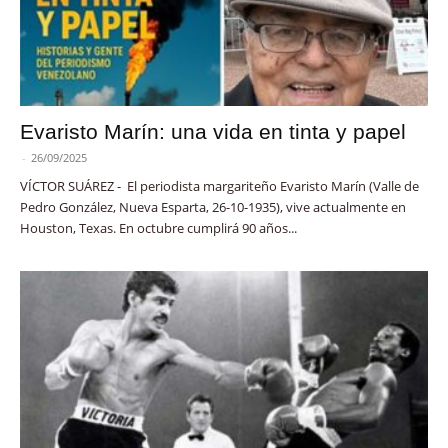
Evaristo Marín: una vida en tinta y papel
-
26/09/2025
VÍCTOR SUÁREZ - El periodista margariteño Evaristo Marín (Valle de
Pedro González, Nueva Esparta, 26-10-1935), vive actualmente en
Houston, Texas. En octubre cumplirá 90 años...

________________________________________

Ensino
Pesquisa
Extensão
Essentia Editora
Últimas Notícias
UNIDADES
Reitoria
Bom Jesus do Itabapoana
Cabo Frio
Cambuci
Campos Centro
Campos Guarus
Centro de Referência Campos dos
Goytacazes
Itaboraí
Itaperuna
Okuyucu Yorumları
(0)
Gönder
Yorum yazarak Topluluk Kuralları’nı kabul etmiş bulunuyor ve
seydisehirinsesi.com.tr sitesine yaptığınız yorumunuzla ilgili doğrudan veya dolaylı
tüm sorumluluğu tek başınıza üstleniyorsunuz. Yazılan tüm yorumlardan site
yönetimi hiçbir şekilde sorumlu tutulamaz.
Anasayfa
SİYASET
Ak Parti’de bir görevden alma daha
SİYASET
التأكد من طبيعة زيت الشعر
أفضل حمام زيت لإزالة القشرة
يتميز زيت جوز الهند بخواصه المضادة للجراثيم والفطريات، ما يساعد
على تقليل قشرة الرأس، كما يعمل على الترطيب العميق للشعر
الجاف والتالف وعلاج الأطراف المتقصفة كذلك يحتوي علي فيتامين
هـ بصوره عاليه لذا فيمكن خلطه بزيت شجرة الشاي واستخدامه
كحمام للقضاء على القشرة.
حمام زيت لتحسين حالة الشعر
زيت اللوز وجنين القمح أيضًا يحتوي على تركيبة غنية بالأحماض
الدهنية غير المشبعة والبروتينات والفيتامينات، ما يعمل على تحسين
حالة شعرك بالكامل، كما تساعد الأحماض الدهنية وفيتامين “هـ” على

________________________________________

Among the entries above, the line containing "أفضل حمام زيت لإزالة القشرة", the line containing "الدهنية غير المشبعة", and all lines between them are to be restated word for word; nothing else belongs in the reply.

RESPONSE TO THIS TASK =
أفضل حمام زيت لإزالة القشرة
يتميز زيت جوز الهند بخواصه المضادة للجراثيم والفطريات، ما يساعد
على تقليل قشرة الرأس، كما يعمل على الترطيب العميق للشعر
الجاف والتالف وعلاج الأطراف المتقصفة كذلك يحتوي علي فيتامين
هـ بصوره عاليه لذا فيمكن خلطه بزيت شجرة الشاي واستخدامه
كحمام للقضاء على القشرة.
حمام زيت لتحسين حالة الشعر
زيت اللوز وجنين القمح أيضًا يحتوي على تركيبة غنية بالأحماض
الدهنية غير المشبعة والبروتينات والفيتامينات، ما يعمل على تحسين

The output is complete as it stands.